Farklı, güçlü, özgüvenli ve özel kadınlar olma fırsatını kaçırmayın…
Dünya Şampiyonu olduktan sonra bu ünvanı devam ettirebilmek aynı başarıyı tekrar elde edebilme beklentisi ek bir stres veya kaygı bozukluğu yaratmıyor mu diye merak edip soruyorum. Elis Özbay:
– Başardım, yine başarırım , diye yanıtlıyor.
Başarının geleceğine yürekten inanıyorum ben de. Çünkü başarı için yola çıkma kararlılığı ve yola devam etme azmi gerekir. Elis Özbay, gencecik bir kadın atlet olarak büyük bir yükü taşıma gücünün olduğunu ve bu mücadele için hazır olduğunu gösteriyor. Aslında bayrağı devraldığını ve daha ileri taşımak için mücadele ettiğini fark ediyorum.
Bu kez sözü Ebru Akinal alıyor. O da ekibi Nigar Hatun Demiroğlu ile Avrupa Gençler Şampiyonasında 23 yaş altı ümit kadınlarda iki tek kategorisinde ikinci olarak gümüş madalya getirdiler ülkemize. Ebru da başarılı bir sporcu olduğu gibi başarılı da bir öğrenci, Çukurova Üniversitesinde Psikoloji bölümünde okuyor. Küreğe başladıktan sonra hayatımda dengeleri kurmayı öğrendim, diyor. İş, okul, kürek ve sosyal hayatın her alanına vakit ayırabiliyorum. Okuldaki diğer sınıf arkadaşlarım bunu nasıl başardığıma şaşırıyorlar. Ama hayatımı ve zaman yönetimini nasıl yapacağımı öğrendim. Okula, işe ve küreğe vakit ayırabildiğim gibi eğlenmeye dinlenmeye de vakit ayırabiliyorum. Kürek sporu size hayatı öğretir diyor. Stresi yönetmeyi, krizleri yönetmeyi öğrendim. Bir başkası için bir şeyler yapmayı öğrendim. Bırakmamayı öğrendim. Emeğe, doğaya, insana saygının anlamını kavradım. Ne kadar kendim gibiysem, o kadar sahici ve o kadar rafine olduğumu fark ettim. Özgüvenle girişimci bir insan olarak diğer sınıf arkadaşlarımdan farklılaştığımı görüyorum.
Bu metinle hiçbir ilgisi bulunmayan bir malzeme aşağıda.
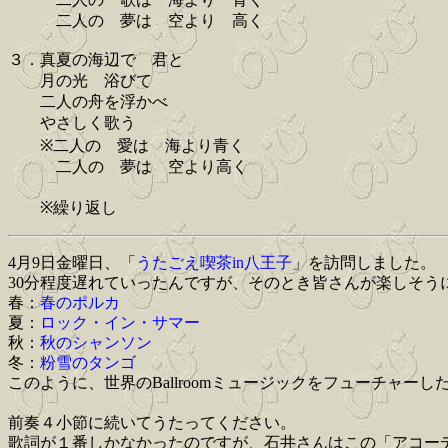
二人の 夢は 空より 高く
３．真夏の海辺で 君と
月の光 浴びて
二人の舟を浮かべ
やさしく歌う
※二人の 愛は 海より青く
二人の 夢は 空より高く
※繰り返し
4月9日金曜日、「
うたごえ喫茶in八王子
」を訪問しました。
30分程度遅れていったんですが、そのとき皆さんが楽しそ
春：
春のポルカ
夏：
ロック・イン・サマー
秋：
秋のシャンソン
冬：
粉雪のタンゴ
このように、世界のBallroomミュージックをフューチャー
前奏４小節に続いてうたってください。
歌詞が１番しかなかったのですが、石井さんはこの「アコー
Kürek sporu ile sabır etmeyi ve sabırla azmetmenin sonucu hayallerime ulaşabileceğimi deneyimledim, diyor.
Kürek çekerken yaşadığımı hissediyorum. diyor Ebru.
Bu tarifi imkansız bir tutku. Ben de geç tanıştığım bu sporda aynı duyguyu hissediyorum. Her sabah hava durumuna sabırsızlıkla bakıp, antrenmana koşuyorum ve teknem ile suda bir sonsuz hayalin peşinde özgürleşme duygusu yaşadığım bu sporun başkalarında da benzer duyguları uyandırdığını görmek beni gerçekten çok mutlu ediyor. Farklı teknelerde, farklı nehirlerde de olsak, tüm kürekçiler olarak aynı his denizinde beraber kürek çekiyoruz.
Ebru Akinal |
Ebru da Elis gibi kürek sporunun yaygınlaşması ve gelişmesi için bayrak devralmış. Çukurova Üniversitesinin kapanan kürek takımının açılması için çalışmalar yürütüyor. O da rol model olarak aldığı sorumluluğun bilincinde. Bu spordaki başarının daha ileri taşınması ve yaygınlaşması için projeleri ve hayalleri var.
Ve ben böyle üst düzey bir sorumluluk duygusu geliştirmiş, kendi ile genç yaşta karşılaşmış gençlerle tanıştığım için onlardan daha çok heyecanlıyım galiba. 23 yaş altı genç sporculara neden ümitler dendiğini anlıyorum şimdi. Onlar yaşamın her alanının iyileşmesi adına ümitlerimizi ve taşıyorlar. Bunun nasıl bir sorumluluk olduğunun da farkındalar.
Kürekte başarılı olmak için teknik bir beceri üstünlüğü ve ekip uyumu göstermenin yanı sıra tüm yıl tonlarca ağırlık kaldırırsınız. Hayatınızın her alanını disiplin altında tutmanızı ve beraberinde kontrollü bir yaşamı gerektirir. Kürek sporu bunu size öğretir. Bu disipline kavuşmanın getirilerini ömür boyu yaşarsınız. Hayatın sürprizleri ne getirirse getirsin, bunlara karşı dayanıklı insanlar olursunuz. Kendinizi, kendiniz gibi olmayı, insanı ve yaşamayı öğrenirsiniz. Hayal edeceğiniz gerçekçi bir rüya peşinde sabretmeyi öğrenirsiniz. Kürekçi olmak ayrıcalıklı bir insan olmayı beraberinde getirir. Kürek sporu emek verdikçe, bunun getirisini her antrenmanda size gösterir. Kürek çekmek kolay değildir ama her antrenmanda sizi pozitif yönde motive eder. Bu inanılmaz deneyim için muhakkak denenmesi gerekir.
Ümit genç millilerimiz bu yıl ülkemize getirdikleri başarılarla ve hayal rotalarıyla gelecek için ümidimiz oldular. Gençleri bu sporu denemek için çağırıyorlar.
Hayata hazır olmak ve ayrıcalıklı olmak için kürek çekmeye davetlisiniz.
Anlıyorum ki, tüm aşılması zor maddi manevi zorluklara rağmen iyi şeyler olmaya devam edecek. Sekiz tek kadın takımlarının yarışlarını seyretmek hayal olmaktan çıkacak. Çünkü bayrak sağlam ellerde.